Connect Them Properly
- Before you start working with the cables, arrange your speakers properly first. Remember, your arrangement affects the sound quality, so make sure you are maximizing the space and arrangement for great sounds. After placing them accordingly, you will have an idea with how long your cables need to be.
- You might want to check what terminals your components have so you can decide on what connector tip to use.
- Always mind the polarity (positive or negative) and the channels. Match positive cable to positive input/output, and negative to negative. With RCA cables, match the colors of the terminal to the color of the RCA tip.
- There should also be labels for left or right speakers. This is not a major problem because sound will still come out of the speakers. However, what should be coming out of the left is coming out of the right, and vice versa. To fix this, just detach and reattach the cables in their right places.
If One Speaker Isn’t Working
- Check if the speaker channel doesn't work with all sources. If a speaker channel doesn't play in any other input, the problem might be the speaker itself.
- You should also check for a faulty cable connection.
- If it does work in one source, but not in another, then there may be something wrong with that source.
- Check if the source works with another speaker. If it doesn’t, have it checked to see what’s wrong with it.
If The Whole Stereo System Isn’t Giving A Sound
- Check the power source.
- Check the cables and connections. Look for any loose connections or faulty cables that’s causing the problem.
- Check the audio levels. If you’re sound system is connected to a computer or another device, check the audio levels on that as well.
For safety and beauty purposes, you want to conceal your cables properly. Ideally, you want to run them inside walls but that's not the only option.
Wire Ties, Adhesive Pads And Cable Clamps
You can keep wires together by using a wire tie. It helps keep them from tangling and looking like a huge spaghetti mess. However, it doesn't conceal the wiring and can still look disturbing.
WIth your wire ties, you can also use adhesive pads. You can attach these on the wall and secure the cable onto it for a neater appearance.
Another way to bundle up your cables is using cable clamps. To secure the cable clamps, opt for screws rather than tacks because it's more secure. You can also easily unscrew the clamp if you need to rearrange your cables.
Raceways Or Wire Ducts
Raceways are plastic or wooden channels that can conceal and keep wires in bundles. They are easy to attach on walls or baseboards and you can even paint them so it blends into the room. It functions as protection for the cables and to conceal them.

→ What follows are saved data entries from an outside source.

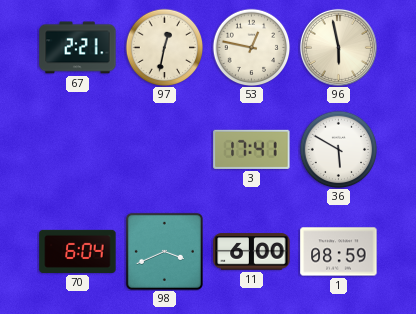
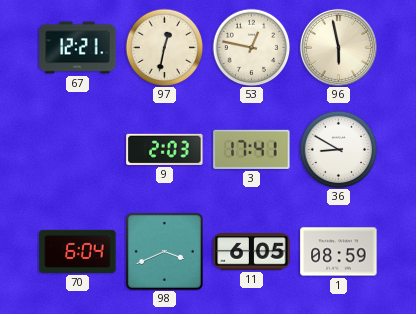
67: 2:21 -> 12:21
9: none -> 2:03
36: 5:50 -> 8:50
11: 6:00 -> 6:05
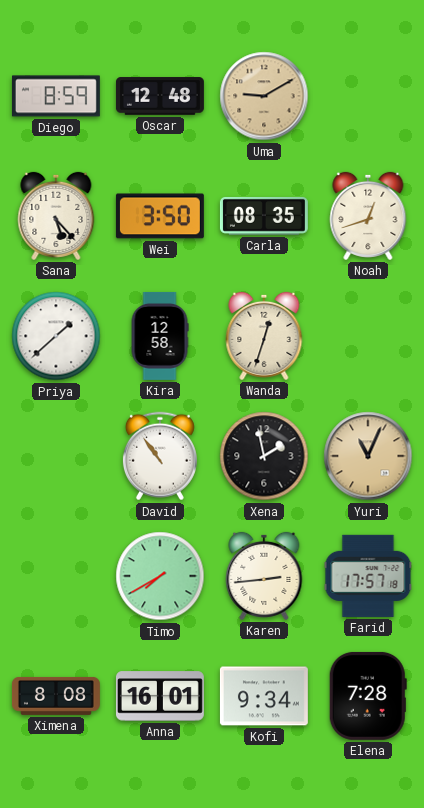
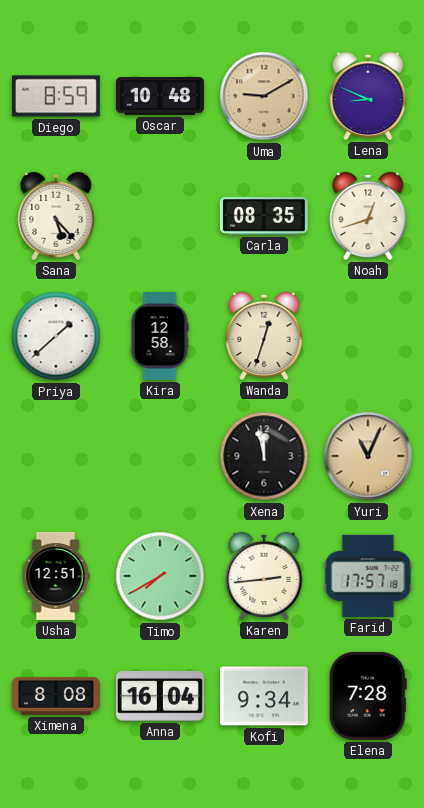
Oscar: 12:48 -> 10:48
Lena: none -> 8:49
Wei: 3:50 -> none
David: 10:54 -> none
Xena: 1:58 -> 11:58
Usha: none -> 12:51
Anna: 16:01 -> 16:04
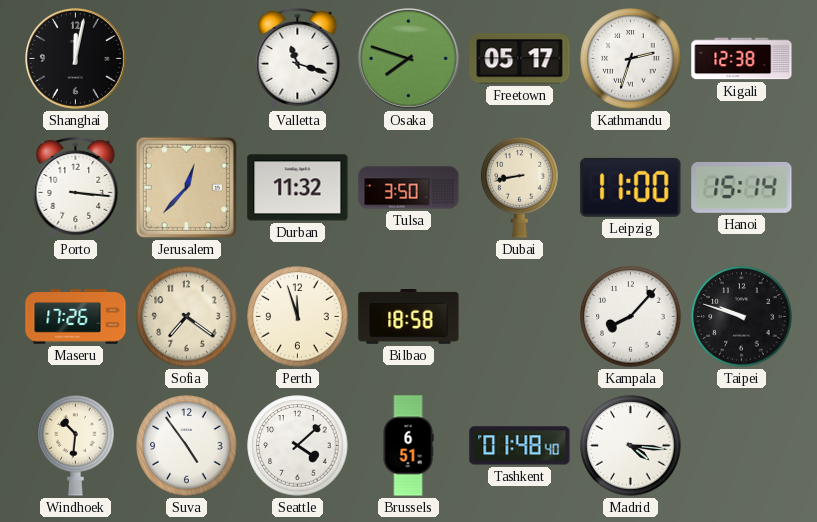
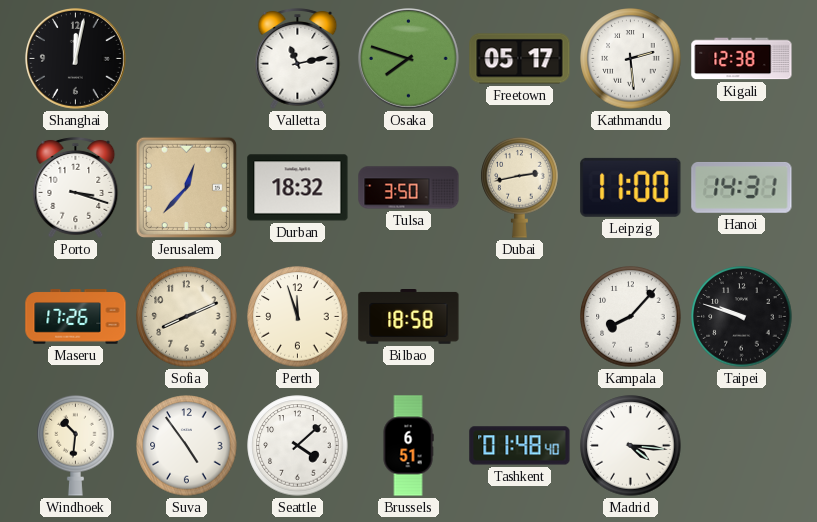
Valletta: 11:18 -> 11:13
Kathmandu: 2:33 -> 2:29
Porto: 3:16 -> 3:18
Durban: 11:32 -> 18:32
Dubai: 8:43 -> 2:43
Hanoi: 15:14 -> 14:31
Sofia: 7:21 -> 8:11
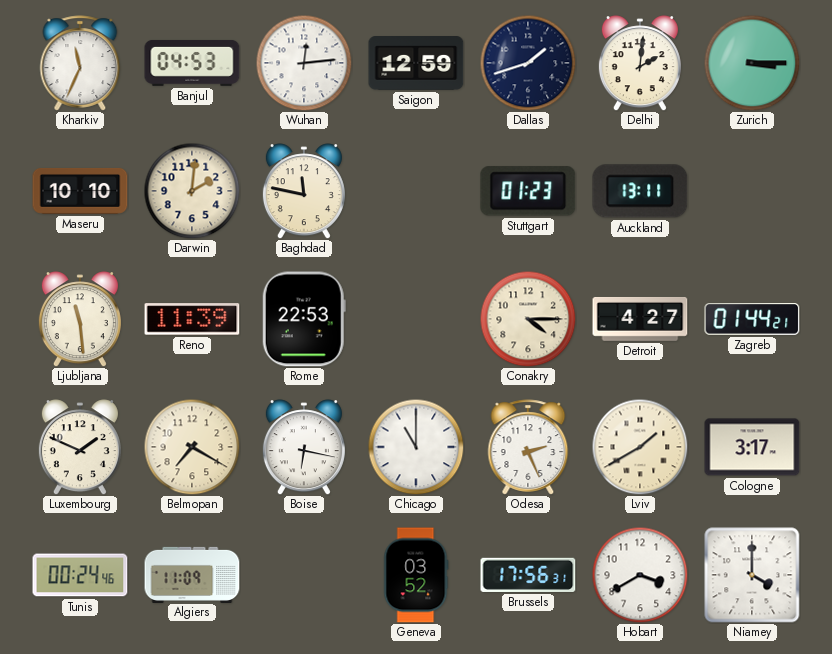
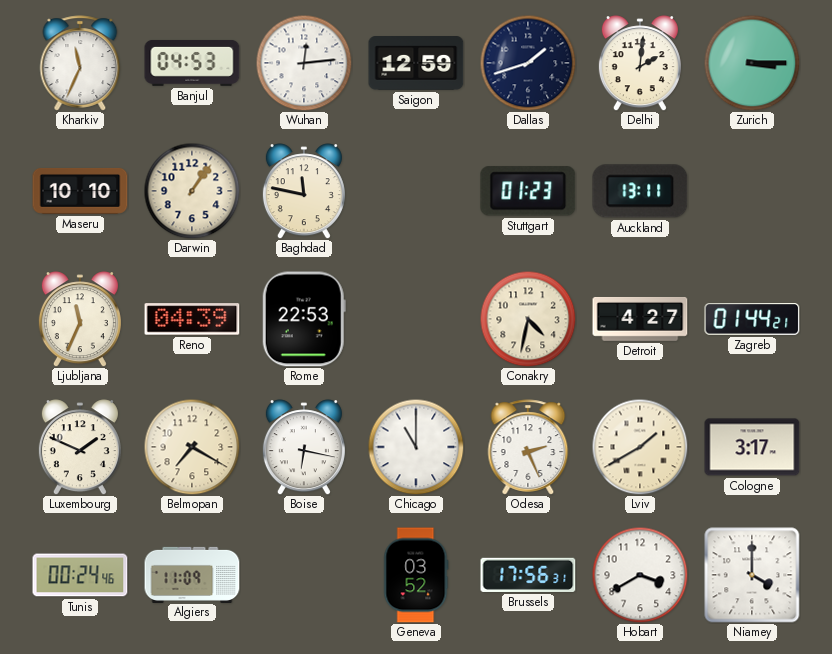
Darwin: 2:01 -> 1:06
Ljubljana: 11:29 -> 11:34
Reno: 11:39 -> 04:39
Conakry: 4:15 -> 4:32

While most components come with manuals, setting up speakers or a home theater system can still be overwhelming.
A common problem is that there might be many cables and connections that you have to use. The more cables, the more risk for mistakes or faulty connections.
To get the possible sound from your speakers or sound system, you need to connect them properly. First test the wiring for polarity so you will know where to put them. Then connect them securely to the source. Finally, test it out and listen if the sound is right.
If you are still having trouble with your speakers, you may want to contact the retailer or technical support.